By Graham Norwood
Offer too much and you’ll overpay; offer too little and you’ll miss out for ever. Here’s our top tips for handling this one-shot opportunity
It’s enough to make a buyer’s heart sink: just when you think you’ll make a killer offer on your dream home, the seller asks for sealed bids. This means all interested buyers are requested to submit a bid in a sealed envelope by a set date. It’s a one-shot opportunity: offer too much and you’ll overpay; offer too little and you’ll miss out for ever.
It’s made worse because sealed bids — also known as “informal tenders” — are one-sided affairs. The vendor and agent have all the information on the property, its condition, rival offers and the deadlines and motivations behind the sale. The buyer has… well, not much at all.
Does this process only happen when the local market is strong?
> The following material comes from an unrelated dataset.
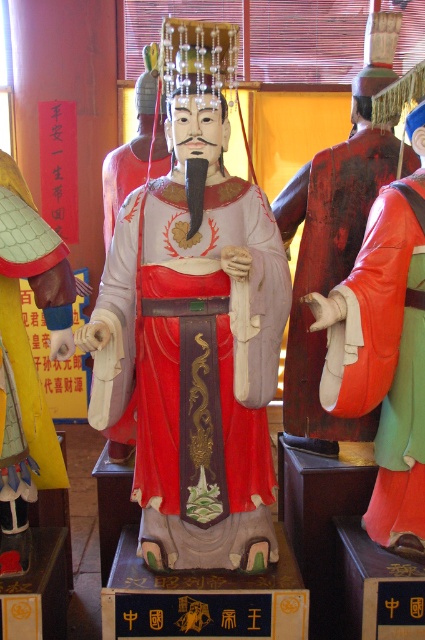 You are standing in front of the statues and want to reach a point exactly 6.90 feet away from your current position. Can you confirm if the point at coordinates point [232,44] is exactly 6.90 feet away from you?

Yes, the point at coordinates point [232,44] is exactly 6.90 feet away from you.

You are standing in front of the statues and want to determine which point is closer to you. Which point is closer to you, point (192, 452) or point (424, 70)?

Point (192, 452) is closer to you than point (424, 70).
Not always. Sealed bids often crop up for “really high-quality, best-in-class properties”, says Caspar Harvard-Walls, a partner at Black Brick buying agency. “As an extreme example, an unmodernised detached villa in Holland Park, west London, went on the market at about £13m. A round of sealed bids later, it sold last month for more than £18m.”
In a buoyant location, sealed bids can be used to heighten attention and offers. Yet Jeremy Leaf, who runs the north London estate agency Jeremy Leaf & Co, sounds a note of caution: “The whole process could be a bluff in a slower market by owners and agents trying to fool the few prospective purchasers that demand is stronger than it really is.”
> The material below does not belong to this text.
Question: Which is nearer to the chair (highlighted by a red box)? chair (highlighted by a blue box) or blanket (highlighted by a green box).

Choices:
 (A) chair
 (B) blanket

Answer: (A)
Can a buyer find out who they’re bidding against?
It’s not easy, but if you push an agent or seller, you might wheedle out vital intelligence. “For example, if you’re only bidding against one other party who needs a mortgage, you may decide to make a slightly lower bid,” Harvard-Walls says. “If you’re bidding against five others who are all cash buyers, you may choose to go higher.” Canny bidders will seek out the vendor’s social-media accounts to see if they’ve blabbed online about why they are moving.
What counts in a bid? Is it just down to price?
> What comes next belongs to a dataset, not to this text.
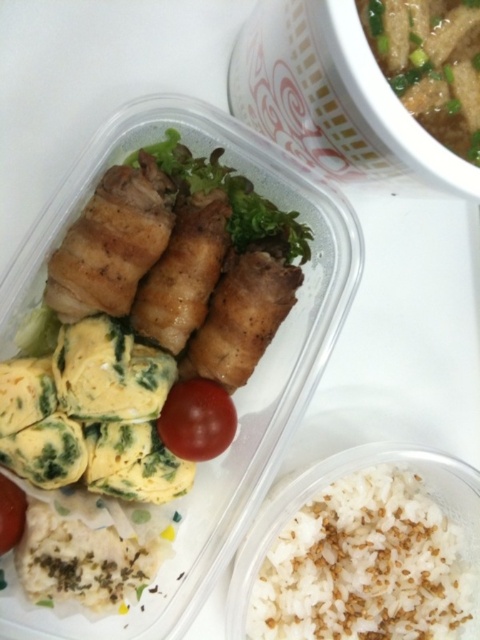 You have two tomatoes in your bento box. The glossy red tomato at center and the red matte tomato at lower left. Which one is wider?

The glossy red tomato at center is wider than the red matte tomato at lower left.

You are a food critic evaluating the presentation of this meal. You notice two items at the center of the container. Which one has a greater width between the green leafy vegetable at center and the glossy red tomato at center?

The green leafy vegetable at center has a greater width than the glossy red tomato at center.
Obviously, the amount offered is crucial, but in a difficult market where a third of agreed sales fall through, costing an average of £2,899 in wasted fees, according to Market Financial Solutions, you should also use the bid to convince the seller that you’re ready to go, without complications.
Remember, there is no obligation for a vendor to choose the highest bid. Agents often advise that a lower offer is preferable if the sale that follows has fewer potential pitfalls.
So what should go in the bid letter?
Anything that gives you the edge as a buyer. Specify if you’re chain-free and/or a cash buyer (and how long it would take you to draw down the money), and provide a copy of the in-principle loan agreement should you need a mortgage. Give your conveyancer’s details and tell the vendor what stage your own sale is at.
Don’t be afraid to pull at a seller’s heartstrings. In America, it’s common to include a letter, with pictures of your family, to demonstrate how much you love the house and how it would be great for your kids/dependents/dog. Estate agents in catchment areas for sought-after schools say the idea is catching on over here, too.
Any clever tricks?
If you’re super-keen, commission a survey of the house you want to buy before bidding. If no horrible problem surfaces, you can make an offer with the genuine promise that it’s not subject to a survey — another advantage over rival bidders. Instruct your solicitor to begin basic searches on the property, too, and let the seller know to emphasise that you’re willing to move quickly.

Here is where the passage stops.